* [Work request]
Using the entries that follow, state how many lines contain "Diálogos", with no other words.

Stored data entries:
---

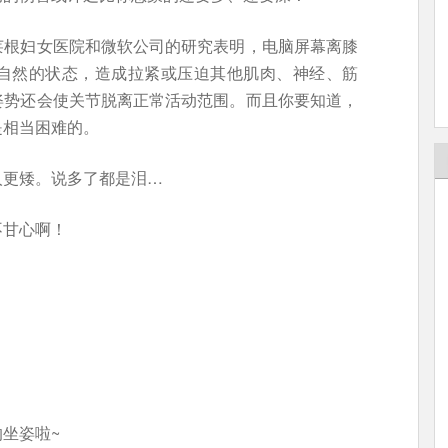
莱根妇女医院和微软公司的研究表明，电脑屏幕离膝
自然的状态，造成拉紧或压迫其他肌肉、神经、筋
姿势还会使关节脱离正常活动范围。而且你要知道，
是相当困难的。
人更矮。说多了都是泪…
不甘心啊！
坐姿啦~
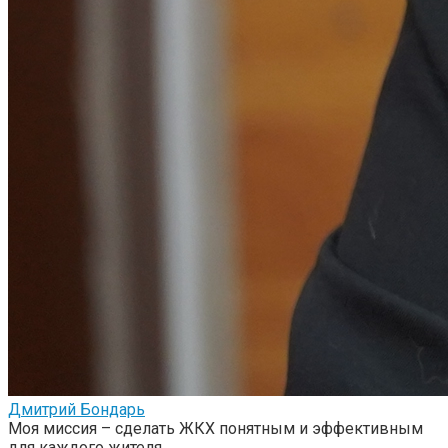
Дмитрий Бондарь
Моя миссия – сделать ЖКХ понятным и эффективным
для каждого жителя.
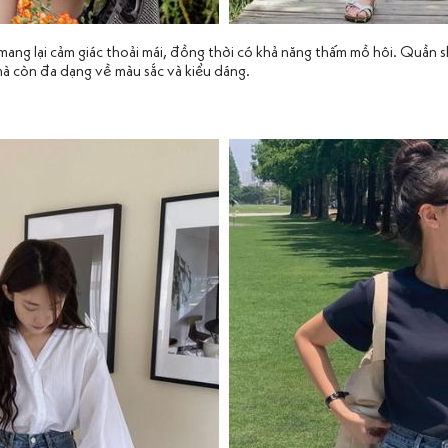
, mang lại cảm giác thoải mái, đồng thời có khả năng thấm mồ hôi. Quần 
 mà còn đa dạng về màu sắc và kiểu dáng.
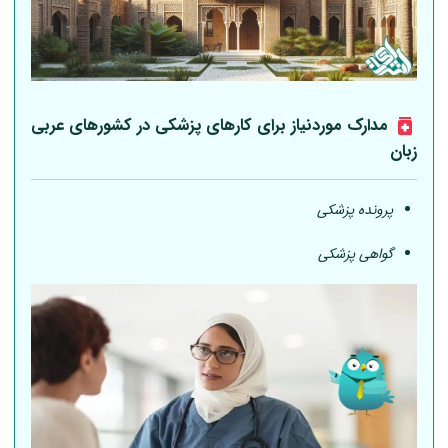
مدارک موردنیاز برای کارهای پزشکی در کشورهای عربی
زبان
پرونده پزشکی
گواهی پزشکی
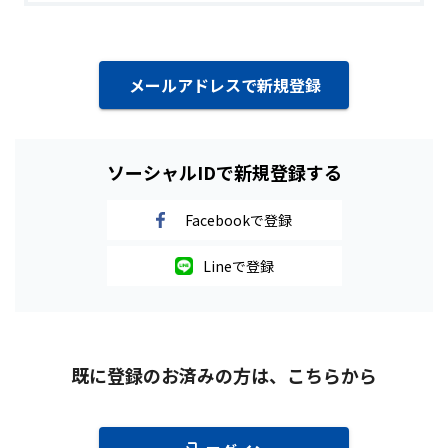
メールアドレスで新規登録
ソーシャルIDで新規登録する
Facebookで登録
Lineで登録
既に登録のお済みの方は、こちらから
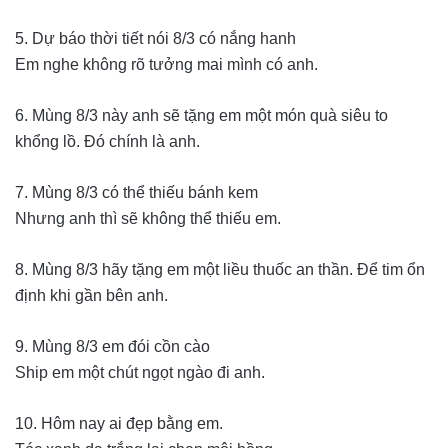
5. Dự báo thời tiết nói 8/3 có nắng hanh
Em nghe không rõ tưởng mai mình có anh.
6. Mùng 8/3 này anh sẽ tặng em một món quà siêu to
khổng lồ. Đó chính là anh.
7. Mùng 8/3 có thể thiếu bánh kem
Nhưng anh thì sẽ không thể thiếu em.
8. Mùng 8/3 hãy tặng em một liều thuốc an thần. Để tim ổn
định khi gần bên anh.
9. Mùng 8/3 em đói cồn cào
Ship em một chút ngọt ngào đi anh.
10. Hôm nay ai đẹp bằng em.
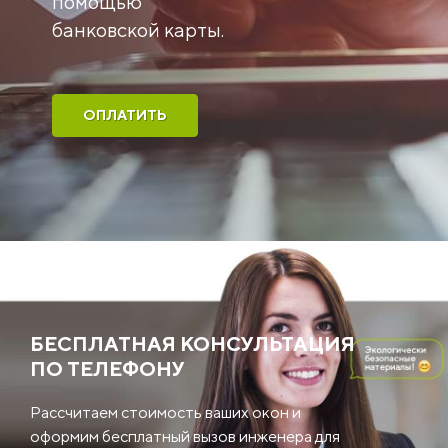
помощью
банковской карты.
ОПЛАТИТЬ
БЕСПЛАТНАЯ КОНСУЛЬТАЦИЯ
ПО ТЕЛЕФОНУ
Рассчитаем стоимость ваших окон и
оформим бесплатный вызов инженера для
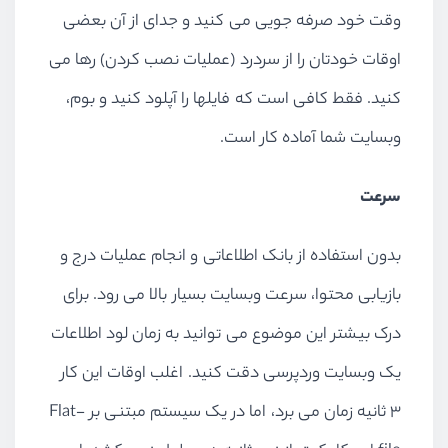
وقت خود صرفه جویی می کنید و جدای از آن بعضی
اوقات خودتان را از سردرد (عملیات نصب کردن) رها می
کنید. فقط کافی است که فایلها را آپلود کنید و بوم،
وبسایت شما آماده کار است.
سرعت
بدون استفاده از بانک اطلاعاتی و انجام عملیات درج و
بازیابی محتوا، سرعت وبسایت بسیار بالا می رود. برای
درک بیشتر این موضوع می توانید به زمان لود اطلاعات
یک وبسایت وردپرسی دقت کنید. اغلب اوقات این کار
۳ ثانیه زمان می برد، اما در یک سیستم مبتنی بر Flat-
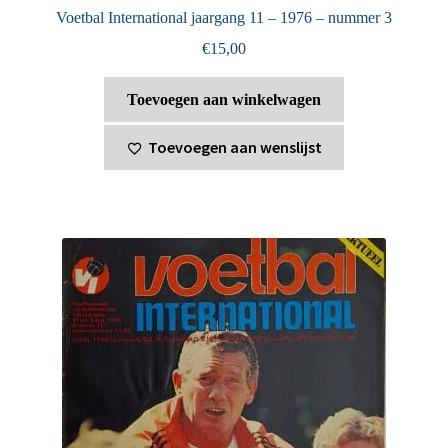
Voetbal International jaargang 11 – 1976 – nummer 3
€
15,00
Toevoegen aan winkelwagen
Toevoegen aan wenslijst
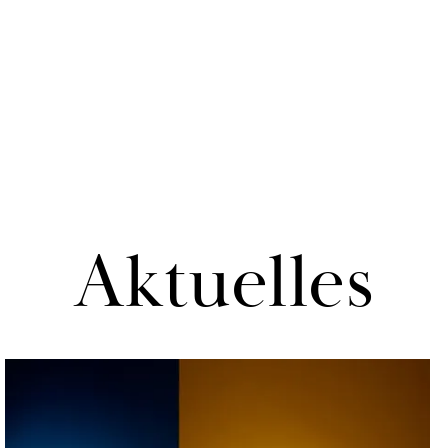
Ak­tu­el­les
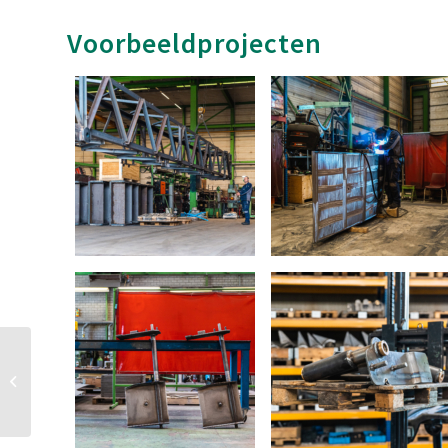
Voorbeeldprojecten
Aluminium onderdelen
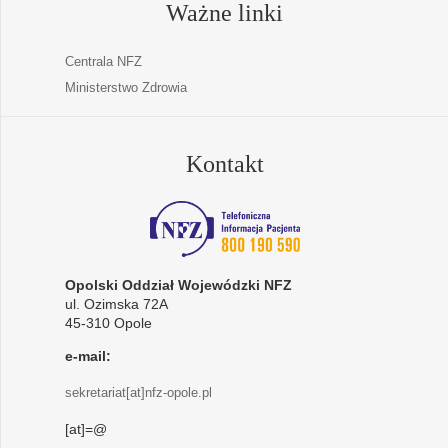
Ważne linki
Centrala NFZ
Ministerstwo Zdrowia
Kontakt
Opolski Oddział Wojewódzki NFZ
ul. Ozimska 72A
45-310 Opole
e-mail:
sekretariat[at]nfz-opole.pl
[at]=@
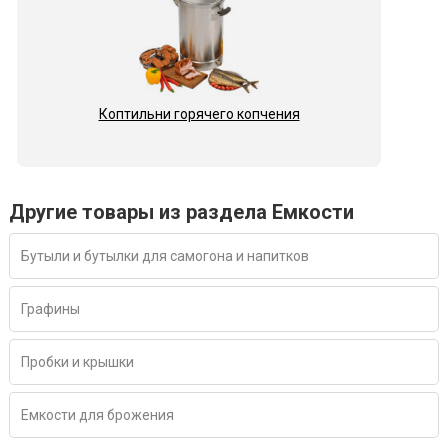
Коптильни горячего копчения
Другие товары из раздела Емкости
Бутыли и бутылки для самогона и напитков
Графины
Пробки и крышки
Емкости для брожения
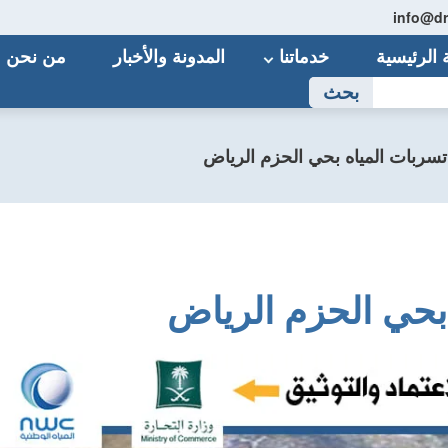
الرئيسية
خدماتنا
المدونة والأخبار
من نحن
بحث
ربات المياه بحي الحزم الرياض
حي الحزم الرياض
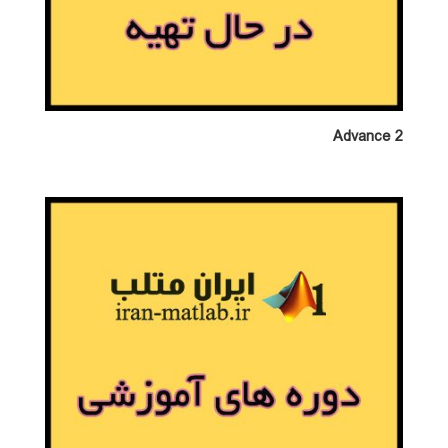
Advance 2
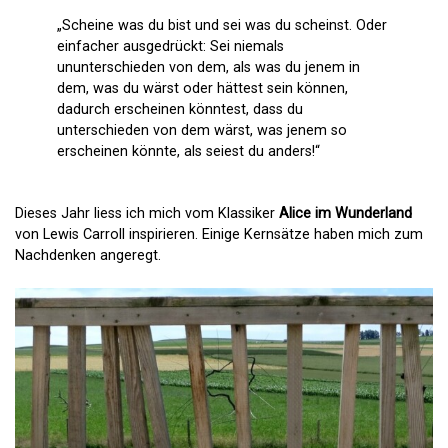
„Scheine was du bist und sei was du scheinst. Oder
einfacher ausgedrückt: Sei niemals
ununterschieden von dem, als was du jenem in
dem, was du wärst oder hättest sein können,
dadurch erscheinen könntest, dass du
unterschieden von dem wärst, was jenem so
erscheinen könnte, als seiest du anders!“
Dieses Jahr liess ich mich vom Klassiker
Alice im Wunderland
von Lewis Carroll inspirieren. Einige Kernsätze haben mich zum
Nachdenken angeregt.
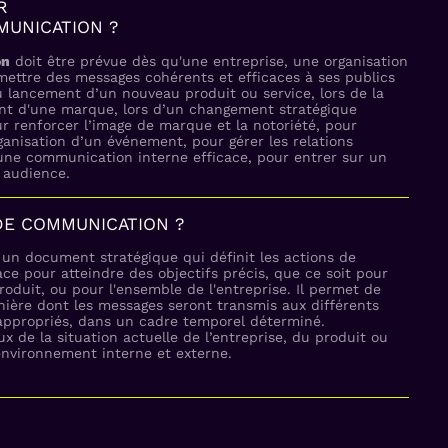
R
MUNICATION ?
on
doit être prévue dès qu'une entreprise, une organisation
ettre des messages cohérents et efficaces à ses publics
 du lancement d’un nouveau produit ou service, lors de la
nt d'une marque, lors d’un changement stratégique
ur renforcer l’image de marque et la notoriété, pour
’organisation d’un événement, pour gérer les relations
une communication interne efficace, pour entrer sur un
 audience.
DE COMMUNICATION ?
un document stratégique qui définit les actions de
e pour atteindre des objectifs précis, que ce soit pour
oduit, ou pour l'ensemble de l'entreprise. Il permet de
anière dont les messages seront transmis aux différents
 appropriés, dans un cadre temporel déterminé.
ieux de la situation actuelle de l’entreprise, du produit ou
environnement interne et externe.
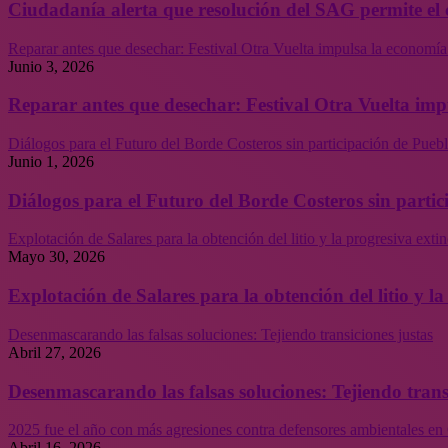
Ciudadanía alerta que resolución del SAG permite el 
Reparar antes que desechar: Festival Otra Vuelta impulsa la economía
Junio 3, 2026
Reparar antes que desechar: Festival Otra Vuelta imp
Diálogos para el Futuro del Borde Costeros sin participación de Puebl
Junio 1, 2026
Diálogos para el Futuro del Borde Costeros sin partic
Explotación de Salares para la obtención del litio y la progresiva ext
Mayo 30, 2026
Explotación de Salares para la obtención del litio y 
Desenmascarando las falsas soluciones: Tejiendo transiciones justas
Abril 27, 2026
Desenmascarando las falsas soluciones: Tejiendo trans
2025 fue el año con más agresiones contra defensores ambientales en 
Abril 16, 2026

---

* [Response below]
2